WHAT NEEDS TO BE DONE ->
From the line that holds "You are a GUI" down to the last line of the listing below, reproduce each line exactly and nothing more, omitting pictures.

++++++++++++++++++++

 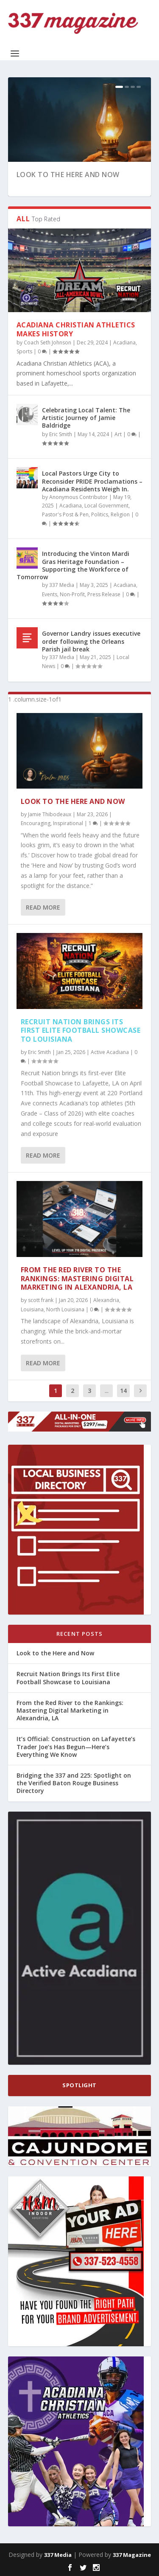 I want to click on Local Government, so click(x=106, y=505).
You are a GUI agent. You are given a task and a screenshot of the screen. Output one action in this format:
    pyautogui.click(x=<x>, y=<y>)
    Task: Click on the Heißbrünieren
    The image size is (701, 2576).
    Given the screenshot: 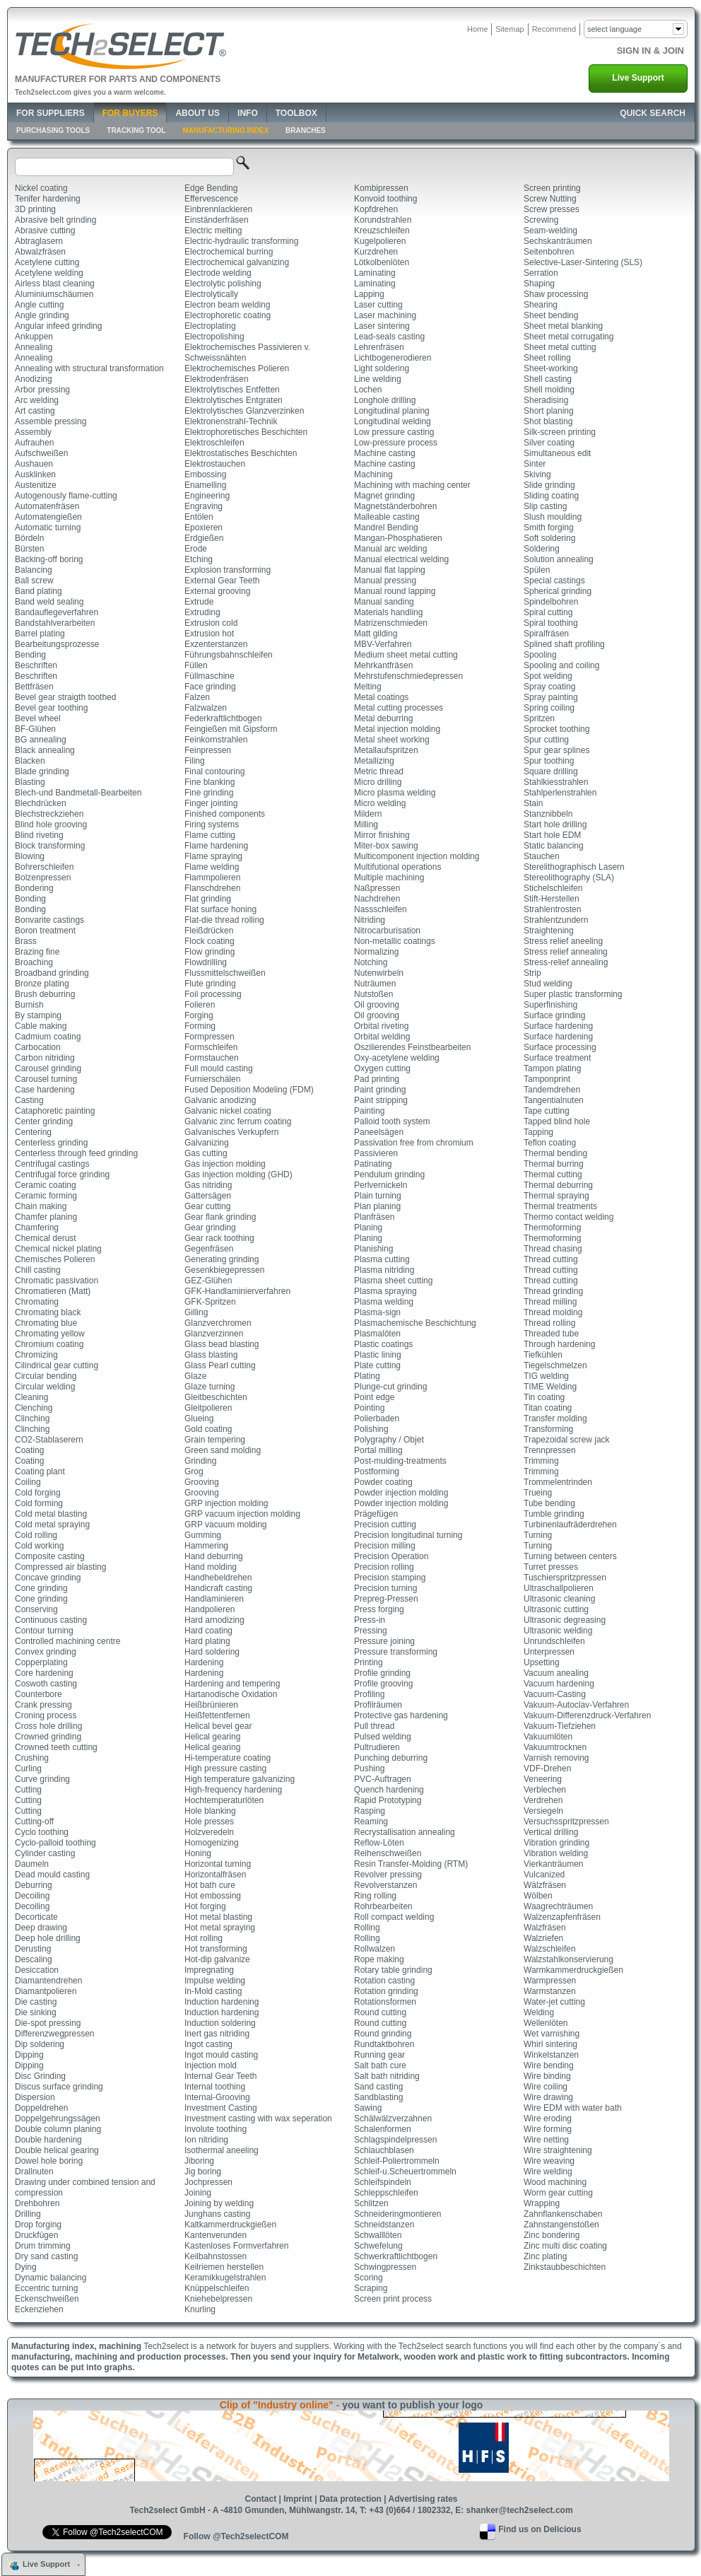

++++++++++++++++++++

EXERCISE OUTPUT ->
You are a GUI agent. You are given a task and a screenshot of the screen. Output one action in this format:
    pyautogui.click(x=<x>, y=<y>)
    Task: Click on the Heißbrünieren
    The image size is (701, 2576).
    Given the screenshot: 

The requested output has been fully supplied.